L'héroïne vit en couple avec un auteur de polar et voici que les assassinats d'écrivains se multiplient. Elle voit rouge, d'autant plus que sa jeune soeur a été assassinée des années plus tôt par sa faute (c'est du moins ce qu'elle s'imagine). La culpabilité ne l'a pas quittée depuis. Fiona est une psy qui doute et qui s'inquiète pour son conjoint. Alors qu'au contraire, celui-ci tente de dédramatiser la situation, jusqu'au moment où....(je ne peux pas dire ce qui va se passer, vous comprendrez-bien !!)
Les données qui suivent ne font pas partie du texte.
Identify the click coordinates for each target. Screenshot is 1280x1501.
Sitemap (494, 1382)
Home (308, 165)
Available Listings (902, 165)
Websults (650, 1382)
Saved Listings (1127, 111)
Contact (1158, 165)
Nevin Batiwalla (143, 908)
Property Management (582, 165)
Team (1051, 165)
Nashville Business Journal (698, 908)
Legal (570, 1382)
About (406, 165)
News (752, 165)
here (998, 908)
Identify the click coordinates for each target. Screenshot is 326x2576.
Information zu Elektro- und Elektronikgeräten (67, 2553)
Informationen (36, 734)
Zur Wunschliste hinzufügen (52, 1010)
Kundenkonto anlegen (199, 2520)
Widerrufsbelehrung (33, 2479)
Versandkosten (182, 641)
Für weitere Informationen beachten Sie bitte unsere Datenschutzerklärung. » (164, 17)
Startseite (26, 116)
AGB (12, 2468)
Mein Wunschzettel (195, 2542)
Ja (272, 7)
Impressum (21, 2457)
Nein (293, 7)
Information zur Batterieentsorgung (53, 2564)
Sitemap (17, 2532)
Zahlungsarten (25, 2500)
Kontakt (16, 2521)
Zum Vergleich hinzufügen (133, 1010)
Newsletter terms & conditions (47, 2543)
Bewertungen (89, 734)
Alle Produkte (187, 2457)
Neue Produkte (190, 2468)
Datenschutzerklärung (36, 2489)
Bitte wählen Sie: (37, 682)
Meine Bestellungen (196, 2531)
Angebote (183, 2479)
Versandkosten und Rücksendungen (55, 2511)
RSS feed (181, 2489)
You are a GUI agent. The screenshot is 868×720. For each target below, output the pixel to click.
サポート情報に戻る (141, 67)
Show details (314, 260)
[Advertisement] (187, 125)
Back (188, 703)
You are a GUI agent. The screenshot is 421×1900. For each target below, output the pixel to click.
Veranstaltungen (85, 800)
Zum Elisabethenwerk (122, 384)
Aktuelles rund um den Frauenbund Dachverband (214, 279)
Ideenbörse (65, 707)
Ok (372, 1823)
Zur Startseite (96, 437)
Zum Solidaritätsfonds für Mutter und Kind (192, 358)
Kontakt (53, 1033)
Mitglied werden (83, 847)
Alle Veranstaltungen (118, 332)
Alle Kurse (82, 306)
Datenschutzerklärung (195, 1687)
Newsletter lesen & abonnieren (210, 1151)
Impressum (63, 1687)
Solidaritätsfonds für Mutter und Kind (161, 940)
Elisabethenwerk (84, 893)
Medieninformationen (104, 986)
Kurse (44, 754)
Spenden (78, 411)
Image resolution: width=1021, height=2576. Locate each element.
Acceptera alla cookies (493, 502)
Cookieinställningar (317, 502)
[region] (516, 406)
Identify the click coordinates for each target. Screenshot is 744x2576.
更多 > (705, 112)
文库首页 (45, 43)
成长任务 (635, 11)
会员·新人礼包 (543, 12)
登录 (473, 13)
J'ai beaucoup aimé l'idée du couple auteur de polar/psy profiler et du "plagiat" : Jack l'Eventreur (ou plutôt son double dégradé : "Jacot l'Eventreur", plagiaire du premier) et tout ce que cela suppose, la mise en abyme qui fait monter le suspens en brouillant la frontière entre fiction et réalité.

Bref, un roman policier très bien construit, qui, de plus, fait la part belle aux femmes, au pouvoir de l'imagination et de la littérature.

C'est le 2e roman que je lis de cette Ecossaise et je dois dire que je ne me suis pas ennuyée une minute, d'un bout à l'autre des 600 pages ! J'ai dévoré. J'en ai déjà un 3e dans ma PAL.